WHAT YOU SHOULD DO: Word for word, please restate each record and pass over the pictures.

DATA FOR THIS TASK:
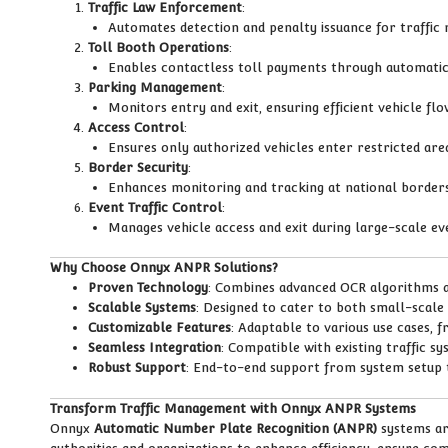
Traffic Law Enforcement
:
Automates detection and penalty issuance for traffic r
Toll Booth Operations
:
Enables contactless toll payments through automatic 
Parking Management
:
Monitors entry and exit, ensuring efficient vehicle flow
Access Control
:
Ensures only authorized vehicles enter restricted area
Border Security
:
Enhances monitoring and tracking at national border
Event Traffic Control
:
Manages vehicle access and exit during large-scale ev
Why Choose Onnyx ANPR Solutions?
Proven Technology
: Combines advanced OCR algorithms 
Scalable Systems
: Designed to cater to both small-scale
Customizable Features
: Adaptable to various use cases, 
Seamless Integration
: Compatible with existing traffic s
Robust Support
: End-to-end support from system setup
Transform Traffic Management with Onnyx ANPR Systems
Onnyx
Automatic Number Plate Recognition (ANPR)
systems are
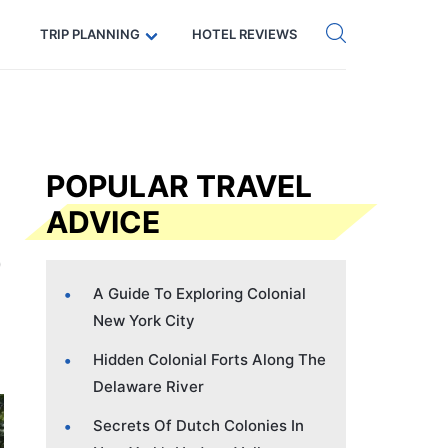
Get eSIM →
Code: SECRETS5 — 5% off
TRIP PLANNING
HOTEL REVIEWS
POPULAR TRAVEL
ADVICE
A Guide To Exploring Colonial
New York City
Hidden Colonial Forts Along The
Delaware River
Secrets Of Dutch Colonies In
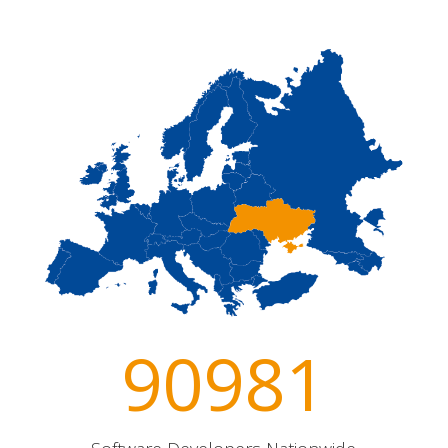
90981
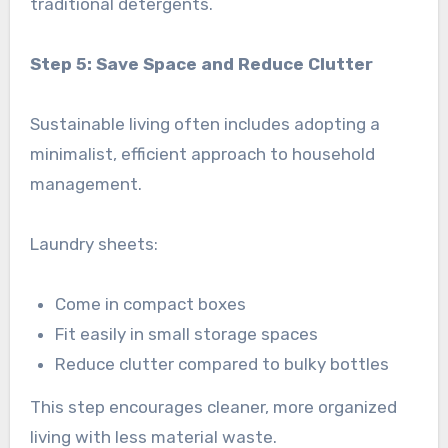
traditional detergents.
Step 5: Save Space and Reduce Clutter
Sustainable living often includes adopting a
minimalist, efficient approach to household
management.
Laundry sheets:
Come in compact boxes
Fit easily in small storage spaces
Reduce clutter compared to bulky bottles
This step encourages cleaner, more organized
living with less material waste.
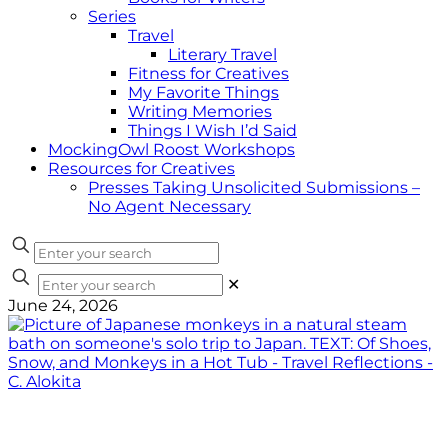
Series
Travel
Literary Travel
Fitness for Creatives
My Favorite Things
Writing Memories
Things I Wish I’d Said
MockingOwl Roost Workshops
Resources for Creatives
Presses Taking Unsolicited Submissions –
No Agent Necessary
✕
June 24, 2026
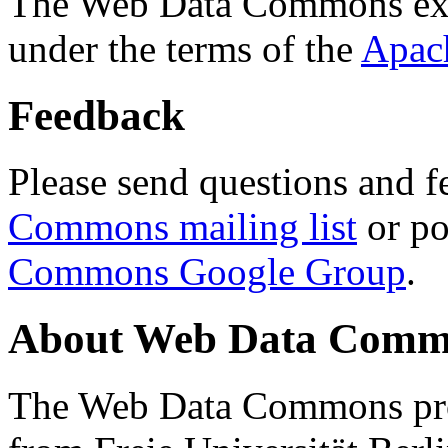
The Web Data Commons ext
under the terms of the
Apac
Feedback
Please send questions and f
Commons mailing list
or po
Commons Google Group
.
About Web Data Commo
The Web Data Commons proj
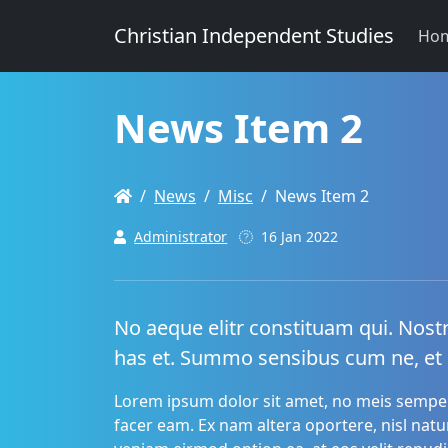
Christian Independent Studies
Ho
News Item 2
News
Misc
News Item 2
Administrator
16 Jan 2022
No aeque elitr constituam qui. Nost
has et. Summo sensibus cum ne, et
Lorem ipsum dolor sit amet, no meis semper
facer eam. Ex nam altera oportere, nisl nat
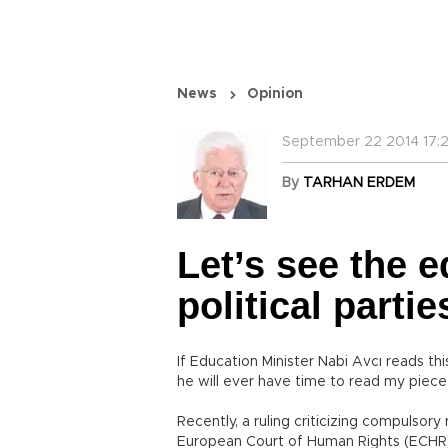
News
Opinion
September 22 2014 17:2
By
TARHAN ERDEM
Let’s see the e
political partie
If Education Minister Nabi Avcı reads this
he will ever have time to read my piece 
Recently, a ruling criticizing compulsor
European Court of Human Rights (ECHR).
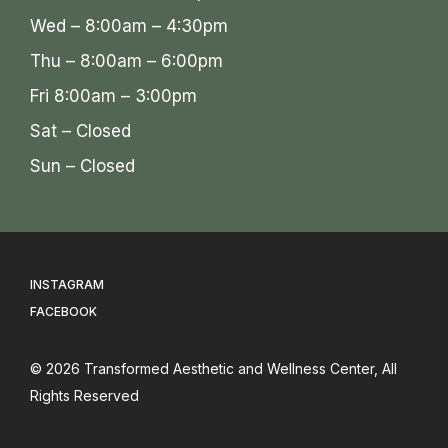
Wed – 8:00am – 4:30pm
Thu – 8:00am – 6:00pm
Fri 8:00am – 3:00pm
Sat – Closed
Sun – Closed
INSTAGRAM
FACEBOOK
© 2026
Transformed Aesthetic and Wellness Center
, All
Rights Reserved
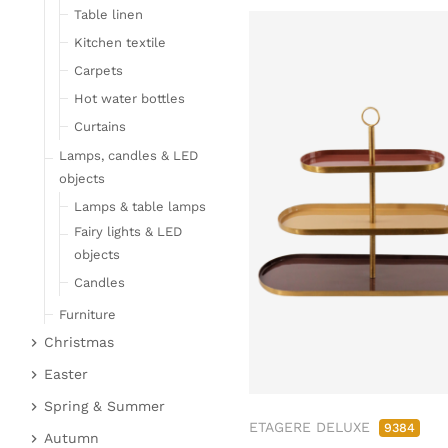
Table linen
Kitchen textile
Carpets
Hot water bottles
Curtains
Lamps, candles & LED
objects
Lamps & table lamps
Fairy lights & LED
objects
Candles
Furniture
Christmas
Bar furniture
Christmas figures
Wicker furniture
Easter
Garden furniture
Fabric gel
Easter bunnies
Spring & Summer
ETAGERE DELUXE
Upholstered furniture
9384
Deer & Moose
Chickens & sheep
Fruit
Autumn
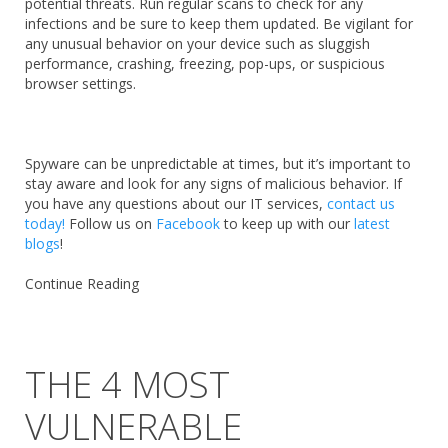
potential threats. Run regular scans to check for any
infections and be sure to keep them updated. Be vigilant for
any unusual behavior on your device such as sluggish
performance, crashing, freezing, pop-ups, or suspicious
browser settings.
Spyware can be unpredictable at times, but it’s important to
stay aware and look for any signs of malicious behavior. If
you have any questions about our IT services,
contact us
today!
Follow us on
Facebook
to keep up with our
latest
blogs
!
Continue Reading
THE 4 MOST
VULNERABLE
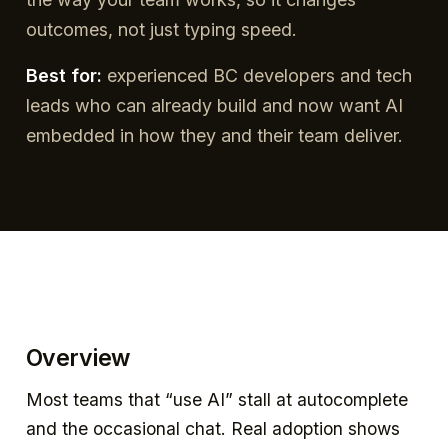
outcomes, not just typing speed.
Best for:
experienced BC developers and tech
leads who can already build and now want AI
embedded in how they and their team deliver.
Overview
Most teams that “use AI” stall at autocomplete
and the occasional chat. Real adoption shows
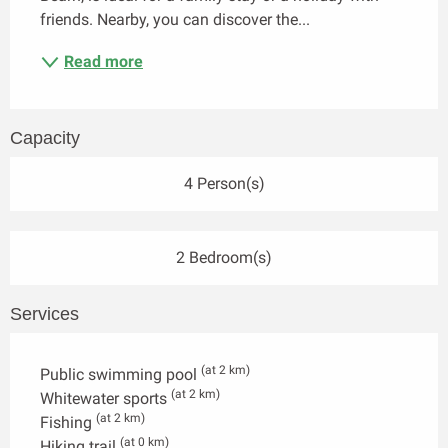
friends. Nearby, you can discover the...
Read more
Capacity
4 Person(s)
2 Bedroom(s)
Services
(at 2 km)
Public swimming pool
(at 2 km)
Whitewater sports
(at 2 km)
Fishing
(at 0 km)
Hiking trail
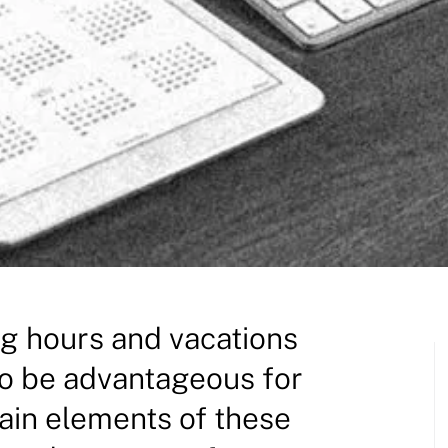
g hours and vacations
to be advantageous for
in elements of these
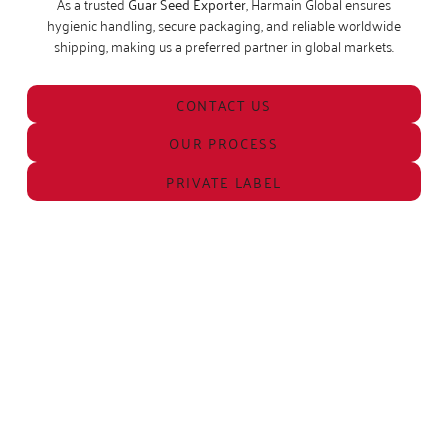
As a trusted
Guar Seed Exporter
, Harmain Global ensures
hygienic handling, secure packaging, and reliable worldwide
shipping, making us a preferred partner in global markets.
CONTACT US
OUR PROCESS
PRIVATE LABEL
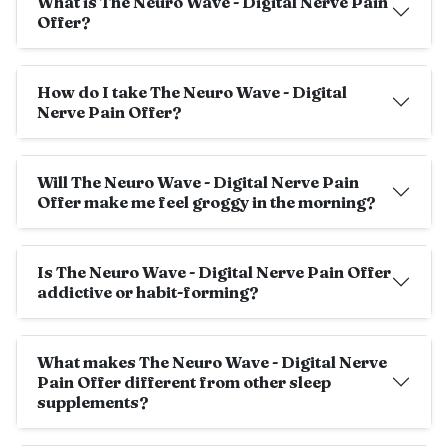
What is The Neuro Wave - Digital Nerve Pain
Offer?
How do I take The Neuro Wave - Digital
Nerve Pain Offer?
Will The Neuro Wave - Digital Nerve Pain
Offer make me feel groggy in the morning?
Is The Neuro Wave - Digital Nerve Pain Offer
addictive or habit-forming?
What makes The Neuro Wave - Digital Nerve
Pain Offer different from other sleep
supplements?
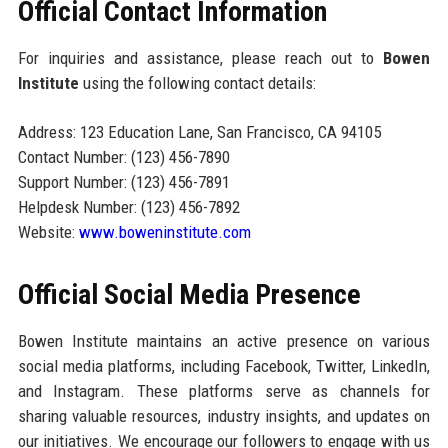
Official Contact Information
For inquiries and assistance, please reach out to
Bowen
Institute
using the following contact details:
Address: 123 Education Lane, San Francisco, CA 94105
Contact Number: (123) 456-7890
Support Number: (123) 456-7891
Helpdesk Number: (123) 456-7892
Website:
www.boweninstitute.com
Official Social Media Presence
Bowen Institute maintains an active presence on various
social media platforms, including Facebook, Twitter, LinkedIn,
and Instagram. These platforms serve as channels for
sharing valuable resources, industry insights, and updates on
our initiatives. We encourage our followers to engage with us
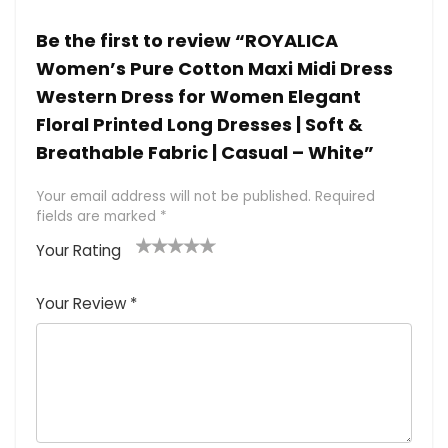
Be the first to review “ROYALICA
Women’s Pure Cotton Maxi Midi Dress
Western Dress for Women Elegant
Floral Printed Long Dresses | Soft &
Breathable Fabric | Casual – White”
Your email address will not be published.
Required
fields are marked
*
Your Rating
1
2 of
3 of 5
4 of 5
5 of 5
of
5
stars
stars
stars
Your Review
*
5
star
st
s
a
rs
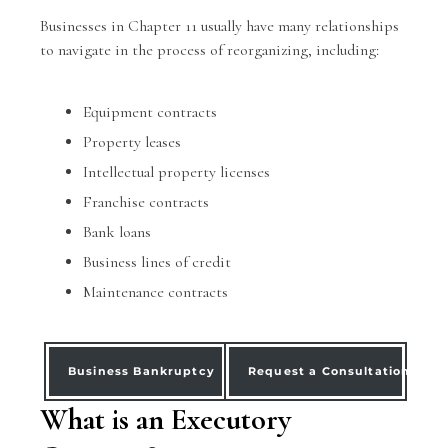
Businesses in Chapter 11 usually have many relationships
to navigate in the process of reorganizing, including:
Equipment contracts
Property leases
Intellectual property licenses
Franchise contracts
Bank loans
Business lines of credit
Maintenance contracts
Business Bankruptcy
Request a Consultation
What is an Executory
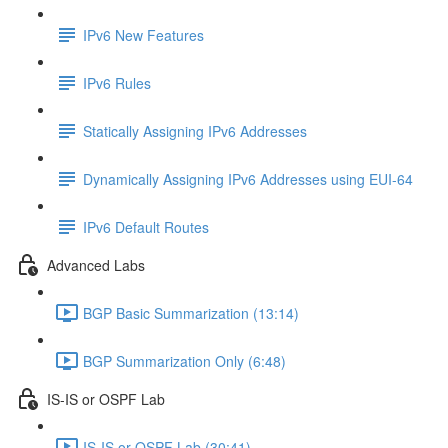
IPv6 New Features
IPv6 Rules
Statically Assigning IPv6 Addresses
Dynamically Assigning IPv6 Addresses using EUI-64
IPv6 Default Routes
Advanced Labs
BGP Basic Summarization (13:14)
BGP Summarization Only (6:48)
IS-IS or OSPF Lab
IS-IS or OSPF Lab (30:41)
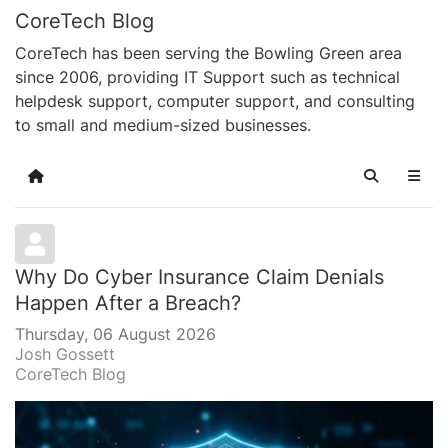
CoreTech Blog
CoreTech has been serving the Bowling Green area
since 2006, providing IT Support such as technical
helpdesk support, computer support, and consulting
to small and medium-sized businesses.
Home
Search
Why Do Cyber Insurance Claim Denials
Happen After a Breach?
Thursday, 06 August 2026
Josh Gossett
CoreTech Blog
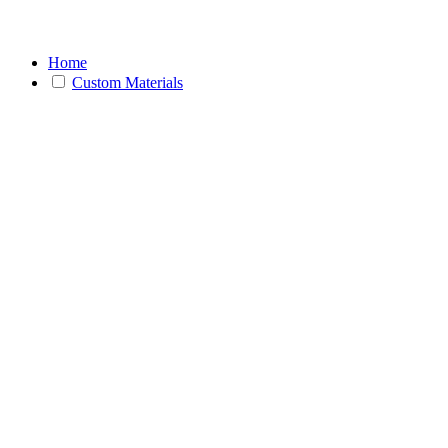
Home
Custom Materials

RESPONSE AREA:
Traffic Law Enforcement
:
Automates detection and penalty issuance for traffic r
Toll Booth Operations
:
Enables contactless toll payments through automatic 
Parking Management
:
Monitors entry and exit, ensuring efficient vehicle flow
Access Control
:
Ensures only authorized vehicles enter restricted area
Border Security
:
Enhances monitoring and tracking at national border
Event Traffic Control
:
Manages vehicle access and exit during large-scale ev
Why Choose Onnyx ANPR Solutions?
Proven Technology
: Combines advanced OCR algorithms 
Scalable Systems
: Designed to cater to both small-scale
Customizable Features
: Adaptable to various use cases, 
Seamless Integration
: Compatible with existing traffic s
Robust Support
: End-to-end support from system setup
Transform Traffic Management with Onnyx ANPR Systems
Onnyx
Automatic Number Plate Recognition (ANPR)
systems are
Get eSIM →
Code: SECRETS5 — 5% off
TRIP PLANNING
HOTEL REVIEWS
POPULAR TRAVEL
ADVICE
A Guide To Exploring Colonial
New York City
Hidden Colonial Forts Along The
Delaware River
Secrets Of Dutch Colonies In
90981
traditional detergents.
Step 5: Save Space and Reduce Clutter
Sustainable living often includes adopting a
minimalist, efficient approach to household
management.
Laundry sheets:
Come in compact boxes
Fit easily in small storage spaces
Reduce clutter compared to bulky bottles
This step encourages cleaner, more organized
living with less material waste.
Series
Travel
Literary Travel
Fitness for Creatives
My Favorite Things
Writing Memories
Things I Wish I’d Said
MockingOwl Roost Workshops
Resources for Creatives
Presses Taking Unsolicited Submissions –
No Agent Necessary
✕
June 24, 2026
The Web Data Commons ext
under the terms of the
Apac
Feedback
Please send questions and f
Commons mailing list
or po
Commons Google Group
.
About Web Data Commo
The Web Data Commons proj
Christian Independent Studies
Ho
News Item 2
News
Misc
News Item 2
Administrator
16 Jan 2022
No aeque elitr constituam qui. Nost
has et. Summo sensibus cum ne, et
Lorem ipsum dolor sit amet, no meis semper
facer eam. Ex nam altera oportere, nisl nat
News
Opinion
September 22 2014 17:2
By
TARHAN ERDEM
Let’s see the e
political partie
If Education Minister Nabi Avcı reads this
he will ever have time to read my piece 
Recently, a ruling criticizing compulsor
European Court of Human Rights (ECHR).
Wed – 8:00am – 4:30pm
Thu – 8:00am – 6:00pm
Fri 8:00am – 3:00pm
Sat – Closed
Sun – Closed
INSTAGRAM
FACEBOOK
© 2026
Transformed Aesthetic and Wellness Center
, All
Rights Reserved
Table linen
Kitchen textile
Carpets
Hot water bottles
Curtains
Lamps, candles & LED
objects
Lamps & table lamps
Fairy lights & LED
objects
Candles
Furniture
Christmas
Bar furniture
Christmas figures
Wicker furniture
Easter
Garden furniture
Fabric gel
Easter bunnies
Spring & Summer
ETAGERE DELUXE
Upholstered furniture
9384
Deer & Moose
Chickens & sheep
Fruit
Autumn
potential threats. Run regular scans to check for any
infections and be sure to keep them updated. Be vigilant for
any unusual behavior on your device such as sluggish
performance, crashing, freezing, pop-ups, or suspicious
browser settings.
Spyware can be unpredictable at times, but it’s important to
stay aware and look for any signs of malicious behavior. If
you have any questions about our IT services,
contact us
today!
Follow us on
Facebook
to keep up with our
latest
blogs
!
Continue Reading
THE 4 MOST
VULNERABLE
outcomes, not just typing speed.
Best for:
experienced BC developers and tech
leads who can already build and now want AI
embedded in how they and their team deliver.
Overview
Most teams that “use AI” stall at autocomplete
and the occasional chat. Real adoption shows
friends. Nearby, you can discover the...
Read more
Capacity
4 Person(s)
2 Bedroom(s)
Services
(at 2 km)
Public swimming pool
(at 2 km)
Whitewater sports
(at 2 km)
Fishing
(at 0 km)
Hiking trail
g hours and vacations
to be advantageous for
in elements of these
As a trusted
Guar Seed Exporter
, Harmain Global ensures
hygienic handling, secure packaging, and reliable worldwide
shipping, making us a preferred partner in global markets.
CONTACT US
OUR PROCESS
PRIVATE LABEL
What is The Neuro Wave - Digital Nerve Pain
Offer?
How do I take The Neuro Wave - Digital
Nerve Pain Offer?
Will The Neuro Wave - Digital Nerve Pain
Offer make me feel groggy in the morning?
Is The Neuro Wave - Digital Nerve Pain Offer
addictive or habit-forming?
What makes The Neuro Wave - Digital Nerve
Pain Offer different from other sleep
supplements?
Official Contact Information
For inquiries and assistance, please reach out to
Bowen
Institute
using the following contact details:
Address: 123 Education Lane, San Francisco, CA 94105
Contact Number: (123) 456-7890
Support Number: (123) 456-7891
Helpdesk Number: (123) 456-7892
Website:
www.boweninstitute.com
Official Social Media Presence
Bowen Institute maintains an active presence on various
social media platforms, including Facebook, Twitter, LinkedIn,
and Instagram. These platforms serve as channels for
sharing valuable resources, industry insights, and updates on
our initiatives. We encourage our followers to engage with us
Be the first to review “ROYALICA
Women’s Pure Cotton Maxi Midi Dress
Western Dress for Women Elegant
Floral Printed Long Dresses | Soft &
Breathable Fabric | Casual – White”
Your email address will not be published.
Required
fields are marked
*
Your Rating
1
2 of
3 of 5
4 of 5
5 of 5
of
5
stars
stars
stars
Your Review
*
5
star
st
s
a
rs
Businesses in Chapter 11 usually have many relationships
to navigate in the process of reorganizing, including:
Equipment contracts
Property leases
Intellectual property licenses
Franchise contracts
Bank loans
Business lines of credit
Maintenance contracts
Business Bankruptcy
Request a Consultation
What is an Executory
IPv6 New Features
IPv6 Rules
Statically Assigning IPv6 Addresses
Dynamically Assigning IPv6 Addresses using EUI-64
IPv6 Default Routes
Advanced Labs
BGP Basic Summarization (13:14)
BGP Summarization Only (6:48)
IS-IS or OSPF Lab
IS-IS or OSPF Lab (30:41)
CoreTech Blog
CoreTech has been serving the Bowling Green area
since 2006, providing IT Support such as technical
helpdesk support, computer support, and consulting
to small and medium-sized businesses.
Home
Search
Why Do Cyber Insurance Claim Denials
Happen After a Breach?
Thursday, 06 August 2026
Josh Gossett
CoreTech Blog
Home
Custom Materials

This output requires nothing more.